Vancouver B.C. has declared a salty state of emergency. Retail outlets sold out snow shovels and ice melt weeks ago. Ads on Craigslist offer ice melt salt for a staggering $20 – 40 a bag. Desperate citizens resort to crow bar, hammer and axe sidewalk clearing. Not once in four decades of calling Vancouver home can I recall free salt relief stations at fire-halls across the city.

Watch what happens – first clip, a minute that speaks for itself. Second video, added commentary of the evening news.

 

At first one might confuse our salt shortage with images of starving refugees swarming aid stations for grains of rice. I shudder to think of behavior in an actual emergency.

Ponder Climate Change Denial


Rampant denial of humanity’s contribution to climate change explains why I’ve been called an “eco-clown” and “nutstoponder”. Republican Senator James Inhofe of Oklahoma can toss a snowball across the Senate floor, declaring  “God is still up there, and He promised to maintain the seasons and that cold and heat would never cease as long as the earth remains, the arrogance of people to think that we, human beings, would be able to change what He is doing in the climate is to me outrageous,” and I’m the delusional nutter taking exception to   Wisconsin Koch puppet Scott Walker “scrubbing” public Natural Resource websites of references to man made climate change.
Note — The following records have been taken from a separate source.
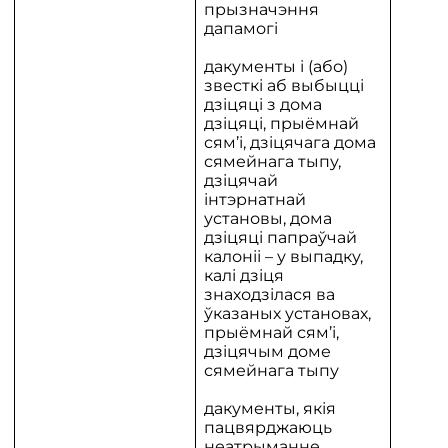
прызначэння
дапамогі
дакументы і (або)
звесткі аб выбыцці
дзіцяці з дома
дзіцяці, прыёмнай
сям’і, дзіцячага дома
сямейнага тыпу,
дзіцячай
інтэрнатнай
установы, дома
дзіцяці папраўчай
калоніі – у выпадку,
калі дзіця
знаходзілася ва
ўказаных установах,
прыёмнай сям’і,
дзіцячым доме
сямейнага тыпу
дакументы, якія
пацвярджаюць
неатрыманне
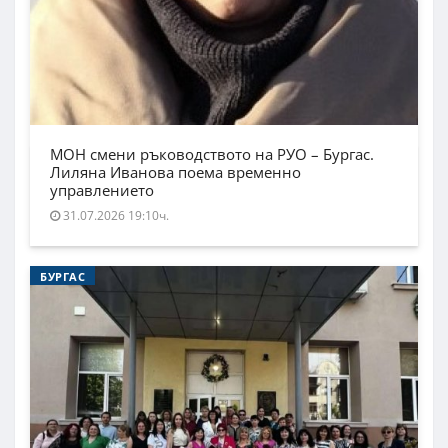
МОН смени ръководството на РУО – Бургас.
Лиляна Иванова поема временно
управлението
31.07.2026 19:10ч.
БУРГАС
We’re asked to believe Trump’s appointment of Scott Pruitt to head the EPA will restore American greatness, and I’m the nutter.

Links to refresh your memory –

https://notestoponder.wordpress.com/2014/05/15/the-world-according-to-koch/

https://notestoponder.wordpress.com/2015/03/09/senate-snowball/

https://notestoponder.wordpress.com/2016/12/15/american-environmental-research-scramble/

Still in denial? Ponder these short videos –

 

 

Wisconsin Governor Scott Walker – Climate Change Scrubber Extraordinaire


If you visited the Wisconsin Dept. of Natural Resources website on October 30, 2016, this is what you found –

Earth´s climate is changing. Human activities that increase heat–trapping (“green house”) gases are the main cause. Earth´s average temperature has increased 1.4 °F since 1850 and the eight warmest years on record have occurred since 1998. Increasing temperatures have led to changes in rainfall patterns and snow and ice cover. These changes could have severe effects on the Great Lakes and the plants, wildlife and people who depend on them. While no one can predict exactly what climate change will mean for our Great Lakes, scientists agree that the following changes are likely if climate change patterns continue.

Increased summer and winter temperatures will cause increased evaporation, lower lake water levels and warmer water, resulting in reduced habitat for cold water species and a loss of critical wetland areas.

Decreased winter ice cover will also contribute to increased evaporation and lower lake water levels which could have severe economic consequences for our valuable shipping industry, lakeshore recreation, and coastal businesses.

Changes in rain and snowfall patterns (including more frequent and severe storms) could change water flow in streams and rivers and increase stream bank erosion and runoff pollution.

The good news is that we can all work to slow climate change and lessen its effects. To find out more about climate change and how we can all help, please visit the following links.

Take a peek today and weep over climate change denying Governor Scott Walker’s obliteration of truth  –

As it has done throughout the centuries, the earth is going through a change. The reasons for this change at this particular time in the earth’s long history are being debated and researched by academic entities outside the Wisconsin Department of Natural Resources.

The effects of such a change are also being debated but whatever the causes and effects, the DNR’s responsibility is to manage our state’s natural resources through whatever event presents itself; flood, drought, tornadoes, ice/snow or severe heat. The DNR staff stands ready to adapt our management strategies in an effort to protect our lakes, waterways, plants, wildlife and people who depend on them.

http://www.snopes.com/wisconsin-department-natural-resources-removes-references-climate-website/

The Wisconsin DNR’s web page was scrubbed of all uses of the word “climate” and altered to imply a lack of consensus about anthropogenic global warming in the scientific community.